Fundação Maitreya
 
A Trindade na Arte Indiana

de Utpal K. Banerjee

em 27 Nov 2006

  A tradição visual da Trindade vai para além das fronteiras indianas. Na Birmânia, existe uma relevante imagem de pedra do Buddha, pertencente ao século VII e VIII a.C., com uma longa inscrição em sânscrito, característica do período Gupta, ao lado da escultura de Brahma, Viṣṇu e Śiva sentado nas flores de lótus proveniente do Nārāyaṇa e descansando no Ananta. Na Indonésia, o templo de Prambanan contém um santuário central onde se encontra o Brahma, Viṣṇu e Śiva nos moldes de semelhantes santuários contemporâneos de Pallava na Índia.

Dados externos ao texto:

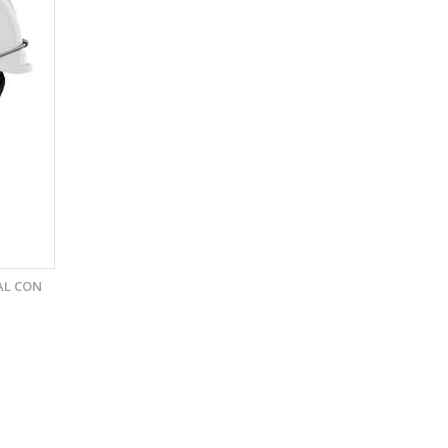
AL CON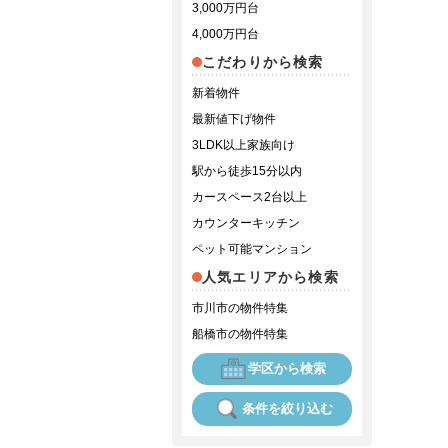
3,000万円台
4,000万円台
こだわりから検索
新着物件
最新値下げ物件
3LDK以上家族向け
駅から徒歩15分以内
カースペース2台以上
カウンターキッチン
ペット可能マンション
人気エリアから検索
市川市の物件特集
船橋市の物件特集
学区から検索
条件を絞り込む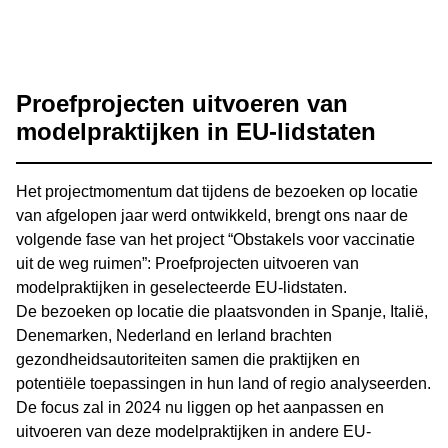
Proefprojecten uitvoeren van
modelpraktijken in EU-lidstaten
Het projectmomentum dat tijdens de bezoeken op locatie
van afgelopen jaar werd ontwikkeld, brengt ons naar de
volgende fase van het project “Obstakels voor vaccinatie
uit de weg ruimen”: Proefprojecten uitvoeren van
modelpraktijken in geselecteerde EU-lidstaten.
De bezoeken op locatie die plaatsvonden in Spanje, Italië,
Denemarken, Nederland en Ierland brachten
gezondheidsautoriteiten samen die praktijken en
potentiële toepassingen in hun land of regio analyseerden.
De focus zal in 2024 nu liggen op het aanpassen en
uitvoeren van deze modelpraktijken in andere EU-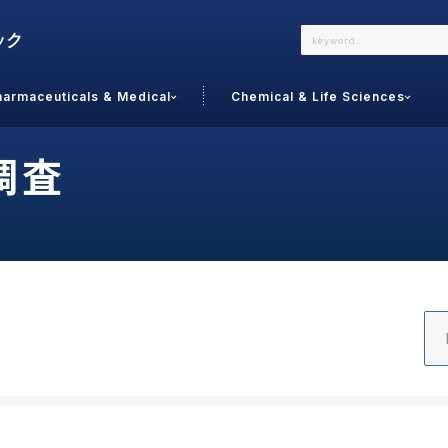
harmaceuticals & Medical
Chemical & Life Sciences
よくあるご質問
メールでのお問い合わせ
調査
詳しくはこちら
お問い合わせ
カテゴリで選ぶ
調査の種
 Food
トッ
通販
ご利
サプリ
よく
美容
シニア
お問
リセット
検索する
女性・フェムケア
オーラル
コー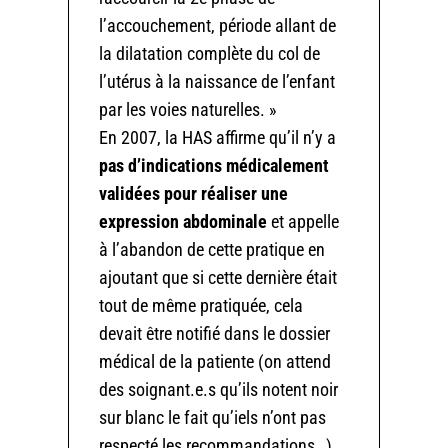
l’accouchement, période allant de
la dilatation complète du col de
l’utérus à la naissance de l’enfant
par les voies naturelles. »
En 2007, la HAS affirme qu’il n’y a
pas d’indications médicalement
validées pour réaliser une
expression abdominale
et appelle
à l’abandon de cette pratique en
ajoutant que si cette dernière était
tout de même pratiquée, cela
devait être notifié dans le dossier
médical de la patiente (on attend
des soignant.e.s qu’ils notent noir
sur blanc le fait qu’iels n’ont pas
respecté les recommandations…)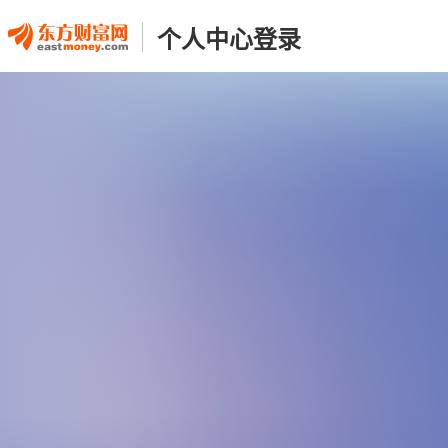
个人中心登录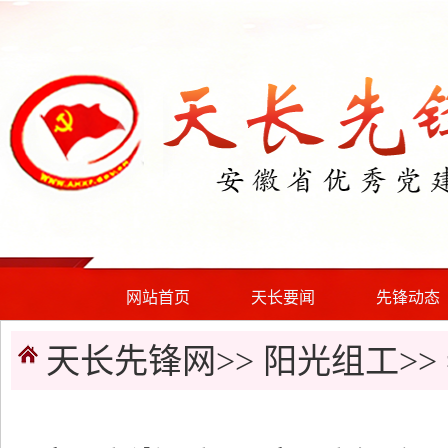
网站首页
天长要闻
先锋动态
天长先锋网>>
阳光组工
>>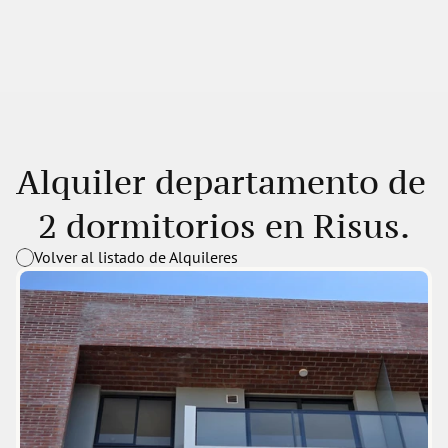
Alquiler departamento de 
2 dormitorios en Risus.
Volver al listado de Alquileres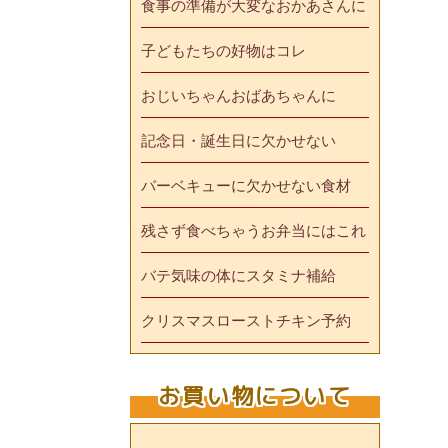
食事の準備が大変なおかあさんに
子どもたちの好物はコレ
おじいちゃんおばあちゃんに
記念日・誕生日に欠かせない
バーベキューに欠かせない食材
残さず食べちゃうお弁当にはこれ
バテ気味の体にスタミナ補給
クリスマスローストチキン予約
お買い物について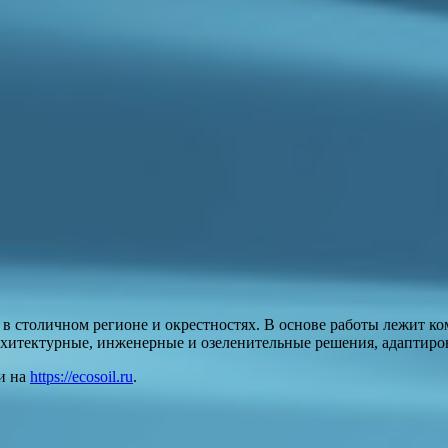
столичном регионе и окрестностях. В основе работы лежит ко
рхитектурные, инженерные и озеленительные решения, адаптиров
и на
https://ecosoil.ru
.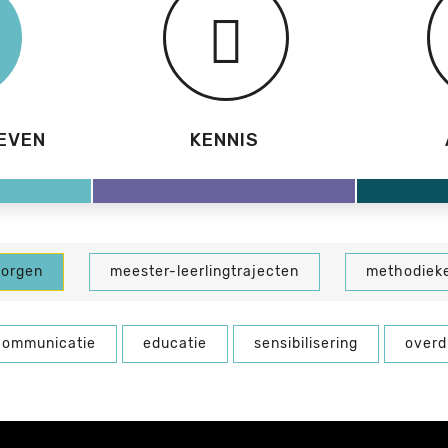
EVEN
KENNIS
borgen
meester-leerlingtrajecten
methodiek
communicatie
educatie
sensibilisering
overd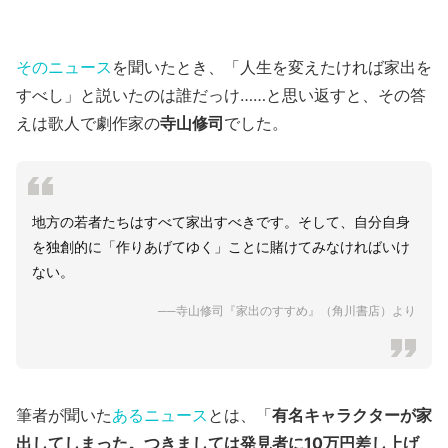
そのニュース
を聞いたとき、「人生を変えたければ家出を
すべし」と説いたのは誰だっけ……と思い返すと、その答
えは歌人で劇作家の
寺山修司
でした。
地方の若者たちはすべて家出すべきです。そして、自分自身
を独創的に「作りあげてゆく」ことに賭けてみなければいけ
ない。
──寺山修司『家出のすすめ』（角川書店）より
筆者が聞いた
あるニュース
とは、「
有名キャラクターが家
出してしまった。つきましては発見者に10万円差し上げ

A Srishti (criação), Sthiti (conservação) e Samhāra (destruição) são conceitos do ciclo do tempo muito importantes na tradição indiana: na vida, estações, natureza e em todas as expressões rituais. A famosa “Trindade” – Brahma o criador, Viṣṇu o conservador e Śiva o destruidor – regenerador – são divindades manifestadoras associadas ao Avyakta Brahma que não tem manifestação. A nível de Samskāra individual (preferências) eles são deuses pessoais e todas as suas virtudes são exaltadas nas suas respectivas mitologias populares (Purāṇas), isto é, no Brahma Vaivarta Purāṇa, Viṣṇu Purāṇa e Śiva Purāṇa. Evidentemente, não existe uma hierarquia final na divindade.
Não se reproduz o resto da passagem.